Ancient Climate-Change Event Puzzles Scientists

Carbon dioxide (CO2) gets a bad rep for contributing to global warming, and deservedly so. But scientists say they can't entirely blame the greenhouse gas for a curious spike in Earth's temperature 55 million years ago. New research reveals that something else also seems to have warmed the planet during that time, though no one's quite sure what it was.

Over the past couple of decades, researchers have been gathering data about a mysterious event known as the Paleocene-Eocene Thermal Maximum (PETM). The data, derived from drill cores brought up from the deep seabed in the Atlantic and Pacific Oceans, show that the surface temperature of the planet rose by as much as 9°C within 10,000 years during the PETM, which itself started out warmer than our current world. Temperatures stayed at this elevated level for nearly 100,000 years.

On the surface, the culprit appeared to be CO2. For reasons unknown, atmospheric concentrations of the gas rose by about 700 parts per million, from 1000 ppm to 1700 ppm--more than four times higher than today's level of 385 ppm--during the PETM. That much of an infusion of the well-established greenhouse gas should have been plenty to spike temperatures.

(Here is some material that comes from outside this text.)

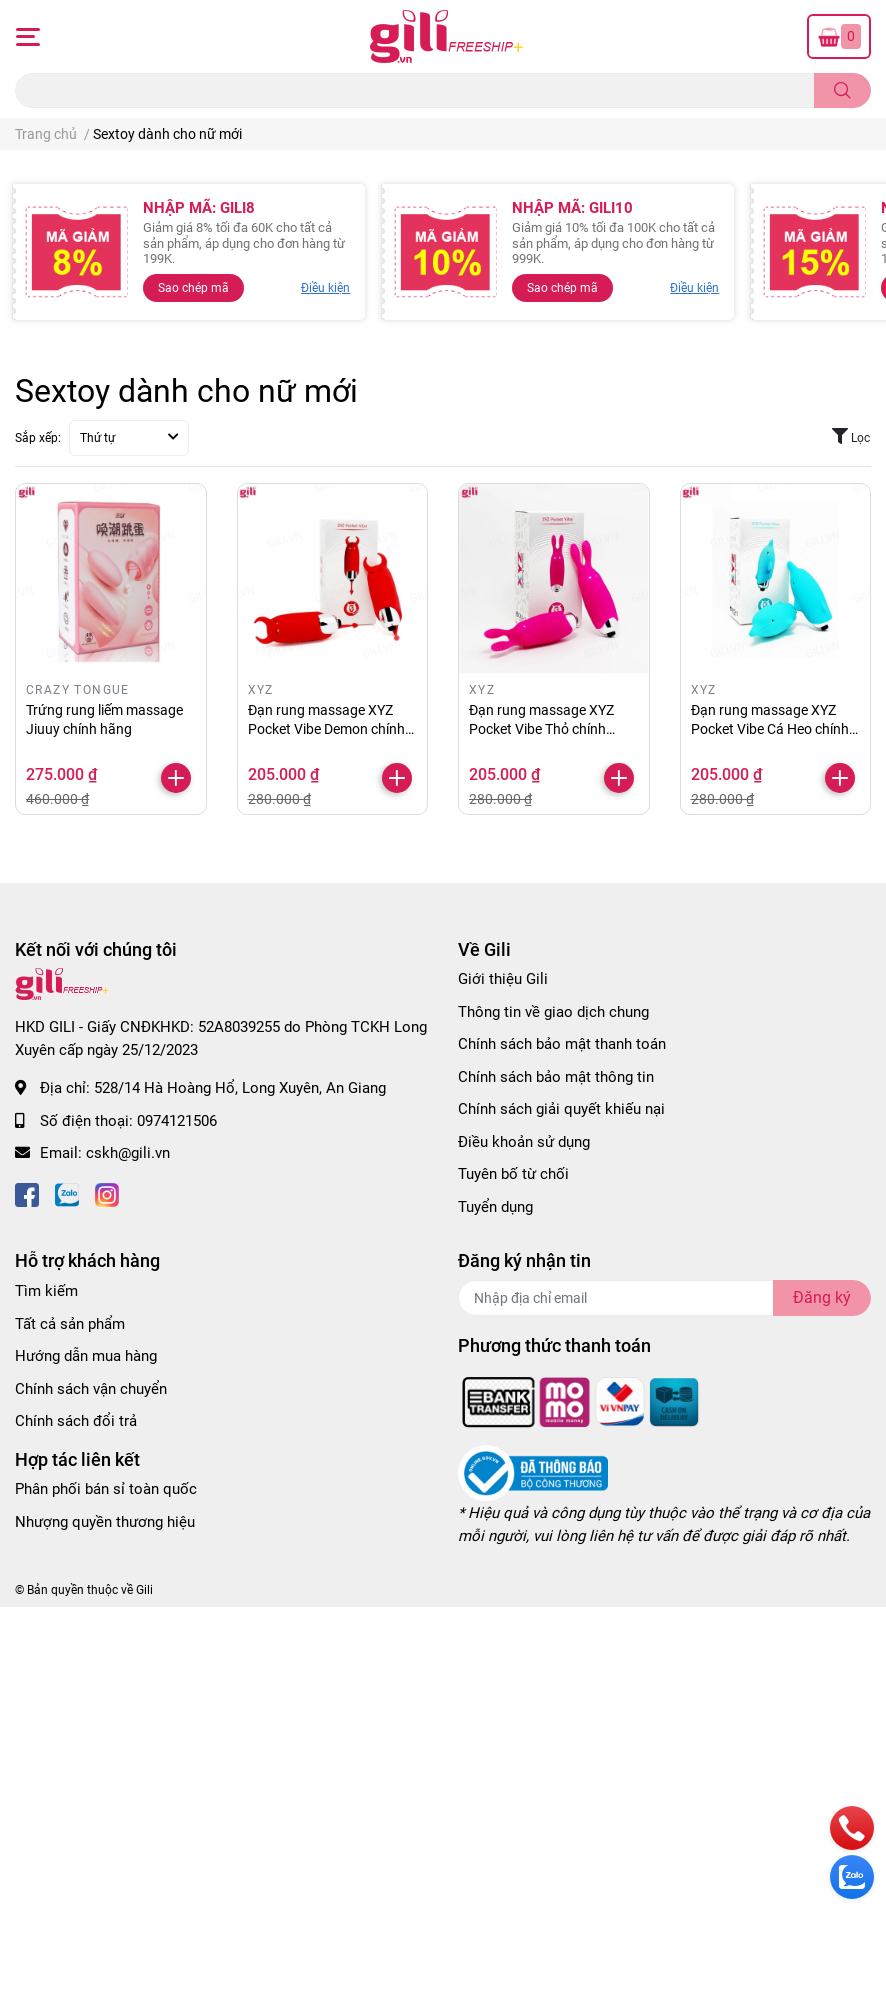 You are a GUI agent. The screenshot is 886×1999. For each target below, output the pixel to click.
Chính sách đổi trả (76, 1421)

But a new analysis doesn't fully support this scenario. Oceanographer Richard Zeebe of the University of Hawaii, Manoa, and colleagues ran carbon-cycle simulations of the oceans and atmosphere based on the data yielded by the sediment cores. They even simulated what would happen to global temperatures when they increased the atmosphere's sensitivity to doubling CO2 levels--to 2000 ppm--during the PETM. The most they could achieve was a warming of 3.5°C, they report online this week in Nature Geoscience. That means some other phenomenon must have pushed up temperatures by as much as 5.5°C, the team says. So at present, the unexplained warming represents a gap in understanding about what causes significant and rapid climate change.

"It's possible that other greenhouse gases such as methane could have contributed to the [PETM] warming," Zeebe says. It's also possible that the models are underestimating the climate response to CO2 increases. If that's the case, it "would mean our understanding of the climate system is incomplete," he says.

Zeebe's team is now looking at smaller warming events that occurred within several million years after the PETM. "We're currently trying to find out whether or not [they] were caused by the same mechanism," he says. The idea is to determine whether the PETM warming was unique "or a universal feature."

Geochemist Gabriel Bowen of Purdue University in West Lafayette, Indiana, applauds the work. "We've long had a hunch that something was fishy about the climate response during the PETM," he says. "This study puts the nails in the coffin of the idea that climate during the PETM responded to CO2 alone." Says Bowen, "The urgent challenge now facing us is to find out what was amplifying [temperatures] during this event and understand what it means for Earth's future."